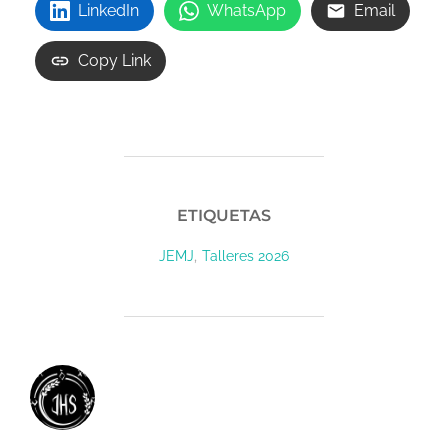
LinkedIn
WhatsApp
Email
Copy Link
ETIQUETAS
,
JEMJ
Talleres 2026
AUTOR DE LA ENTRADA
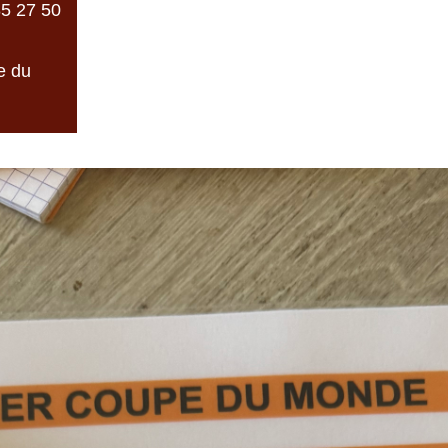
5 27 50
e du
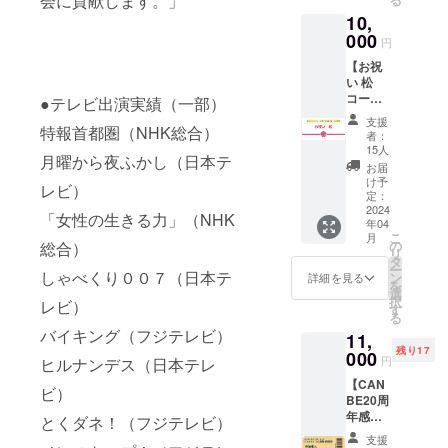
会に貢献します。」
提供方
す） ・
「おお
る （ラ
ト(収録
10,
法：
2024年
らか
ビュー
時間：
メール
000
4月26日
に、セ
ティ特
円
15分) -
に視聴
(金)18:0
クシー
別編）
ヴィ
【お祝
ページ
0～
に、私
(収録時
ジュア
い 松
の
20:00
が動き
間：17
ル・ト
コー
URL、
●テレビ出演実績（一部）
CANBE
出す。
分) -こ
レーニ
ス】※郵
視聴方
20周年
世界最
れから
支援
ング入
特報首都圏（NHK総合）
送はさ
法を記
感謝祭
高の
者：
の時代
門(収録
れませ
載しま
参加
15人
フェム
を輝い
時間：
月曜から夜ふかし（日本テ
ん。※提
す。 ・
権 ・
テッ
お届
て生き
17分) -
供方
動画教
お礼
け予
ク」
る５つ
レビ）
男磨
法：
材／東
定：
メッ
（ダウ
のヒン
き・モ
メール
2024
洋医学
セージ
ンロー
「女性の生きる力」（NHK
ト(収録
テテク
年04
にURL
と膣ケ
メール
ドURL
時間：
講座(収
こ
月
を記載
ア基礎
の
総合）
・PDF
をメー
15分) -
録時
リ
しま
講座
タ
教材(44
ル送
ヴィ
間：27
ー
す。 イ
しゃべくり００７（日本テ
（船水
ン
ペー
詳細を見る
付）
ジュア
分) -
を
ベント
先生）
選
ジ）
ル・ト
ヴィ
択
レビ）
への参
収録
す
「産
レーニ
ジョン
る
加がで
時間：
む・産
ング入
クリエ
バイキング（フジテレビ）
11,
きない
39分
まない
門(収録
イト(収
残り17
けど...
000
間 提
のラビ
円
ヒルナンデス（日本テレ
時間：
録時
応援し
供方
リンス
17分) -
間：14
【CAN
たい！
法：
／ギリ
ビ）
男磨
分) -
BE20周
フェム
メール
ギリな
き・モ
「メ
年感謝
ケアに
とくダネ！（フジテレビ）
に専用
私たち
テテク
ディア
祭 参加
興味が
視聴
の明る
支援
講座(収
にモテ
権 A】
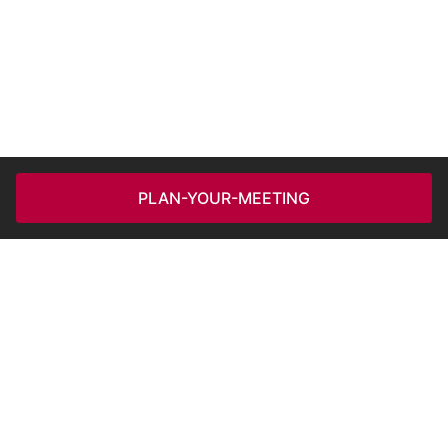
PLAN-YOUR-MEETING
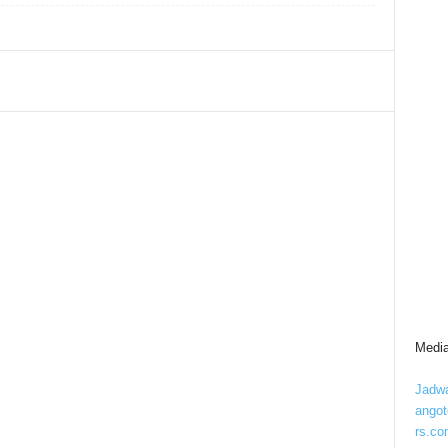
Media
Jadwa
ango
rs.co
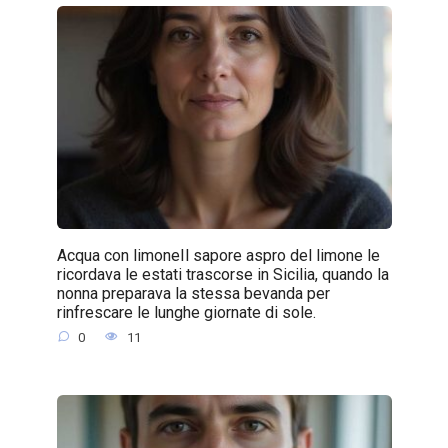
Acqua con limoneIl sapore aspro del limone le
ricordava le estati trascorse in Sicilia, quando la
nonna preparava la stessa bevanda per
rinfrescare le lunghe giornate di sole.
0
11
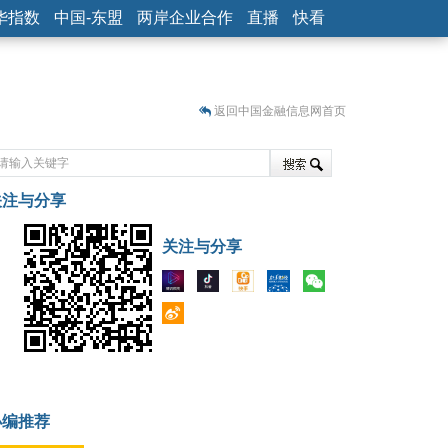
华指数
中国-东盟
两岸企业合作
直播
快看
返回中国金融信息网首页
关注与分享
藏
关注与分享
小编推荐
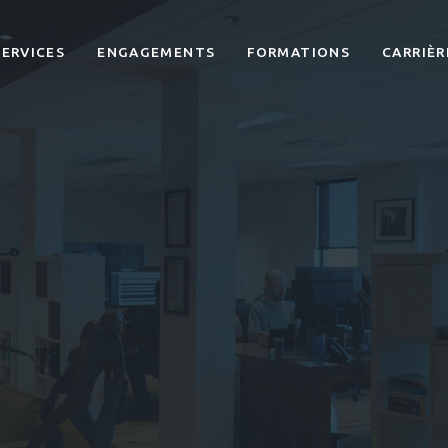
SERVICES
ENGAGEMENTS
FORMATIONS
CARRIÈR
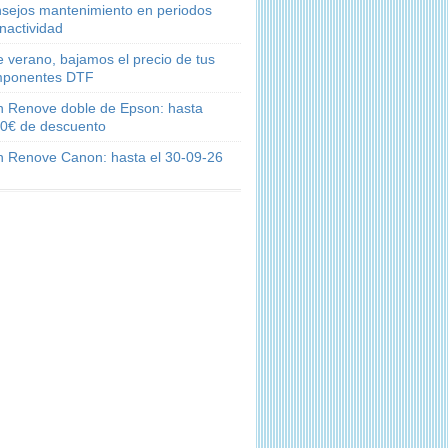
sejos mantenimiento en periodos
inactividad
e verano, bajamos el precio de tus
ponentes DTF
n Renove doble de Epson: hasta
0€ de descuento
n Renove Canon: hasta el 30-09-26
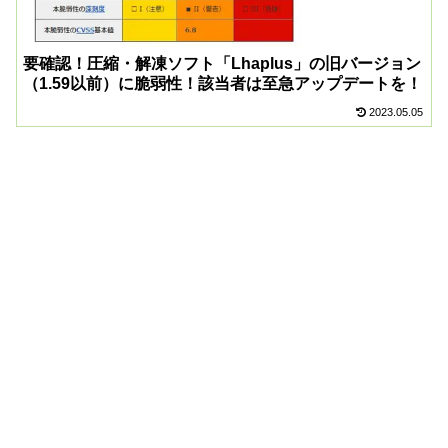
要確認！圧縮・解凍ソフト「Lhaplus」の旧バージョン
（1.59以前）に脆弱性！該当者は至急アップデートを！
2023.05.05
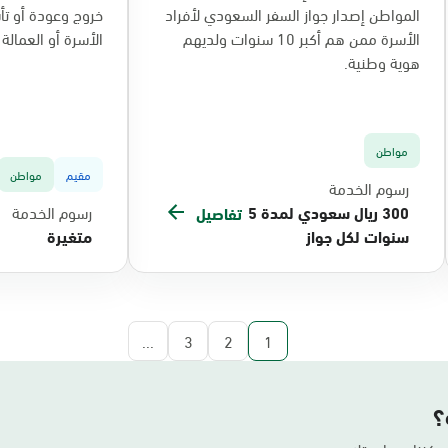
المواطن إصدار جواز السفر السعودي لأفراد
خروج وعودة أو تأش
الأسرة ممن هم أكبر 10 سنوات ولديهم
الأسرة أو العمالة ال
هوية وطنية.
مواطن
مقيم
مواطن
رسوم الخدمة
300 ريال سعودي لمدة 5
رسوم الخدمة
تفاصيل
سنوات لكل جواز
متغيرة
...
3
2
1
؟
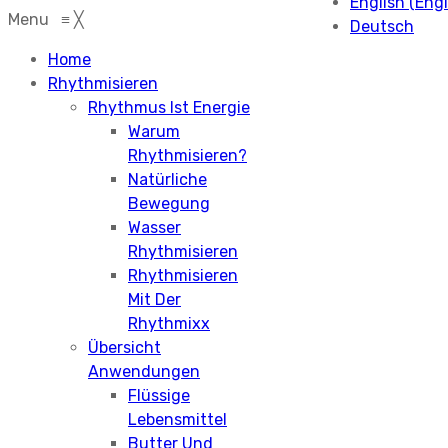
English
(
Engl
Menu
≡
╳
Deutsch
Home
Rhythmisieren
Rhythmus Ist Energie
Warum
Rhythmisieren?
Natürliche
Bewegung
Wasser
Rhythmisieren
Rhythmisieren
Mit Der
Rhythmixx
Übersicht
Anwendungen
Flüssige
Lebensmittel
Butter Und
═══
### Task goal
Retyping should start at the first line of the data above and stop after the line with "هوية وطنية.", and no picture should be included.

### Answer section
LinkedIn
WhatsApp
Email
Copy Link
ETIQUETAS
,
JEMJ
Talleres 2026
AUTOR DE LA ENTRADA
5 27 50
e du
会に貢献します。」
提供方
す） ・
「おお
る （ラ
ト(収録
10,
法：
2024年
らか
ビュー
時間：
メール
000
4月26日
に、セ
ティ特
円
15分) -
に視聴
(金)18:0
クシー
別編）
ヴィ
【お祝
ページ
0～
に、私
(収録時
ジュア
い 松
の
20:00
が動き
間：17
ル・ト
コー
URL、
●テレビ出演実績（一部）
CANBE
出す。
分) -こ
レーニ
ス】※郵
視聴方
20周年
世界最
れから
支援
ング入
特報首都圏（NHK総合）
送はさ
法を記
感謝祭
高の
者：
の時代
門(収録
れませ
載しま
参加
15人
フェム
を輝い
時間：
月曜から夜ふかし（日本テ
ん。※提
す。 ・
権 ・
テッ
お届
て生き
17分) -
供方
動画教
お礼
け予
ク」
る５つ
レビ）
男磨
法：
材／東
定：
メッ
（ダウ
のヒン
き・モ
メール
2024
洋医学
セージ
ンロー
「女性の生きる力」（NHK
ト(収録
テテク
年04
にURL
と膣ケ
メール
ドURL
時間：
講座(収
こ
月
を記載
ア基礎
の
総合）
・PDF
をメー
15分) -
録時
リ
しま
講座
タ
教材(44
ル送
ヴィ
間：27
ー
す。 イ
しゃべくり００７（日本テ
（船水
ン
ペー
詳細を見る
付）
ジュア
分) -
を
ベント
先生）
選
ジ）
ル・ト
ヴィ
択
レビ）
への参
収録
す
「産
レーニ
ジョン
る
加がで
時間：
む・産
ング入
クリエ
バイキング（フジテレビ）
11,
きない
39分
まない
門(収録
イト(収
残り17
けど...
000
間 提
のラビ
円
ヒルナンデス（日本テレ
時間：
録時
応援し
供方
リンス
17分) -
間：14
【CAN
たい！
法：
／ギリ
ビ）
男磨
分) -
BE20周
フェム
メール
ギリな
き・モ
「メ
年感謝
ケアに
とくダネ！（フジテレビ）
に専用
私たち
テテク
ディア
祭 参加
興味が
視聴
の明る
支援
講座(収
にモテ
権 A】
PLAN-YOUR-MEETING
Media
Jadwa
ango
rs.co
Acqua con limoneIl sapore aspro del limone le
ricordava le estati trascorse in Sicilia, quando la
nonna preparava la stessa bevanda per
rinfrescare le lunghe giornate di sole.
0
11
华指数
中国-东盟
两岸企业合作
直播
快看
返回中国金融信息网首页
关注与分享
藏
关注与分享
小编推荐
SERVICES
ENGAGEMENTS
FORMATIONS
CARRIÈR
sejos mantenimiento en periodos
inactividad
e verano, bajamos el precio de tus
ponentes DTF
n Renove doble de Epson: hasta
0€ de descuento
n Renove Canon: hasta el 30-09-26
要確認！圧縮・解凍ソフト「Lhaplus」の旧バージョン
（1.59以前）に脆弱性！該当者は至急アップデートを！
2023.05.05
المواطن إصدار جواز السفر السعودي لأفراد
خروج وعودة أو تأش
الأسرة ممن هم أكبر 10 سنوات ولديهم
الأسرة أو العمالة ال
هوية وطنية.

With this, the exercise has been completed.